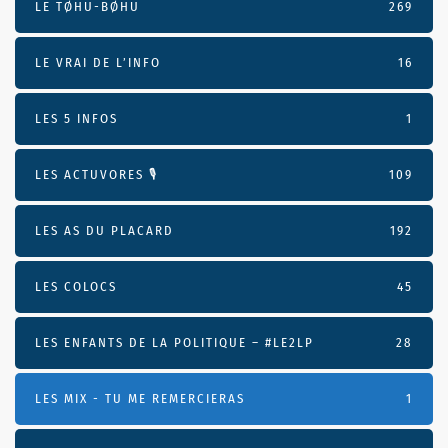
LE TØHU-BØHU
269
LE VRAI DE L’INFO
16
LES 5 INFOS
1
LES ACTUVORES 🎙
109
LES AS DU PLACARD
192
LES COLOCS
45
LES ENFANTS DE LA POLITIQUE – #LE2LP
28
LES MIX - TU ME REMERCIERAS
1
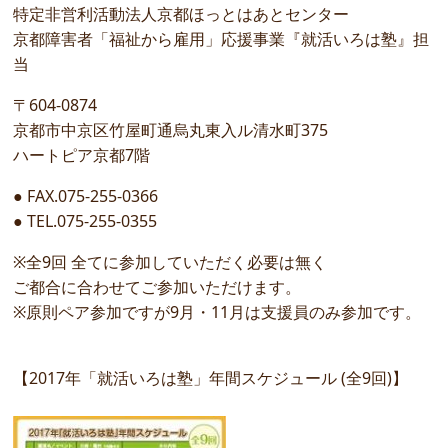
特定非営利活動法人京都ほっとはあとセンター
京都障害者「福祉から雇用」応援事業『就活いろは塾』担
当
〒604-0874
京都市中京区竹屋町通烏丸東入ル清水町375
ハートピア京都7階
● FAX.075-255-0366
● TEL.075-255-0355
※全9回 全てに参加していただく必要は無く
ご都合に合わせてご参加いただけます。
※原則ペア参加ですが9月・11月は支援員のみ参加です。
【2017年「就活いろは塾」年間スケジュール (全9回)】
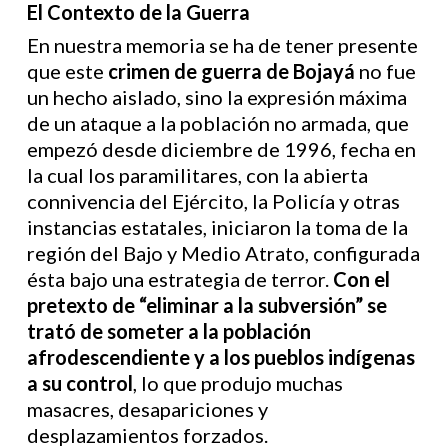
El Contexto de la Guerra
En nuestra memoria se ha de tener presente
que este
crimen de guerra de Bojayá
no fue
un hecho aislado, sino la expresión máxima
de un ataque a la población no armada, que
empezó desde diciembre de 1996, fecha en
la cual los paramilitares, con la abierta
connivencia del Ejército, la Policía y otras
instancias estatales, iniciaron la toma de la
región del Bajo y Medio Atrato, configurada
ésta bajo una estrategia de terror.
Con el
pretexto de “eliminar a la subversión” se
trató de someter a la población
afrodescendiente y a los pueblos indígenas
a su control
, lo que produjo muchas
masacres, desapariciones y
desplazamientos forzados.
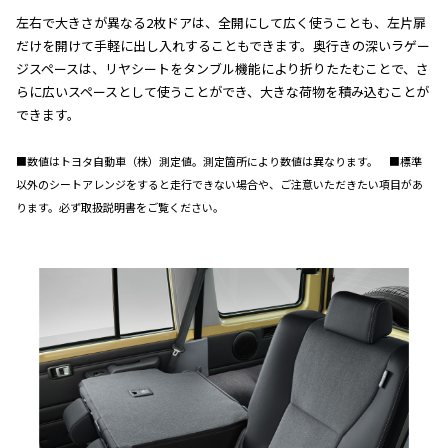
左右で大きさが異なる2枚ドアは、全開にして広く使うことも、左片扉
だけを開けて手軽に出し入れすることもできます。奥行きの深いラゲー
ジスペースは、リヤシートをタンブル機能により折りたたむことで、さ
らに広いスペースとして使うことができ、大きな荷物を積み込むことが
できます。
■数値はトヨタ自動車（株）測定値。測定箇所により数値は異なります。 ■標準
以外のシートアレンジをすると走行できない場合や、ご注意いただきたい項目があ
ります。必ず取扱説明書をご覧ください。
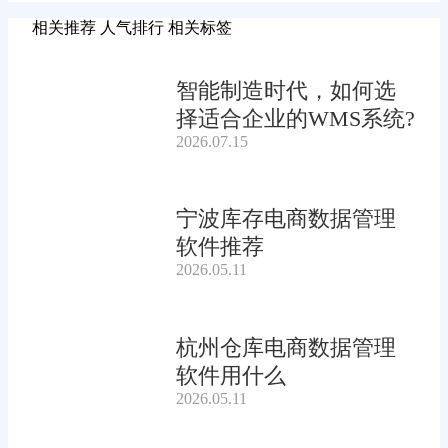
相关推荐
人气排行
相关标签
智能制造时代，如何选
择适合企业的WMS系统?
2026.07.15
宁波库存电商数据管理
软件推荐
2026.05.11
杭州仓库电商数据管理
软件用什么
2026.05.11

YOUR TASK:
Leave out the pictures, then repeat the listing above exactly from its first line to the line with "de un ataque a la población no armada, que", inclusive.

SOLUTION TO THE PROBLEM:
LE TØHU-BØHU
269
LE VRAI DE L’INFO
16
LES 5 INFOS
1
LES ACTUVORES 🎙
109
LES AS DU PLACARD
192
LES COLOCS
45
LES ENFANTS DE LA POLITIQUE – #LE2LP
28
LES MIX - TU ME REMERCIERAS
1
特定非営利活動法人京都ほっとはあとセンター
京都障害者「福祉から雇用」応援事業『就活いろは塾』担
当
〒604-0874
京都市中京区竹屋町通烏丸東入ル清水町375
ハートピア京都7階
● FAX.075-255-0366
● TEL.075-255-0355
※全9回 全てに参加していただく必要は無く
ご都合に合わせてご参加いただけます。
※原則ペア参加ですが9月・11月は支援員のみ参加です。
【2017年「就活いろは塾」年間スケジュール (全9回)】
El Contexto de la Guerra
En nuestra memoria se ha de tener presente
que este
crimen de guerra de Bojayá
no fue
un hecho aislado, sino la expresión máxima
de un ataque a la población no armada, que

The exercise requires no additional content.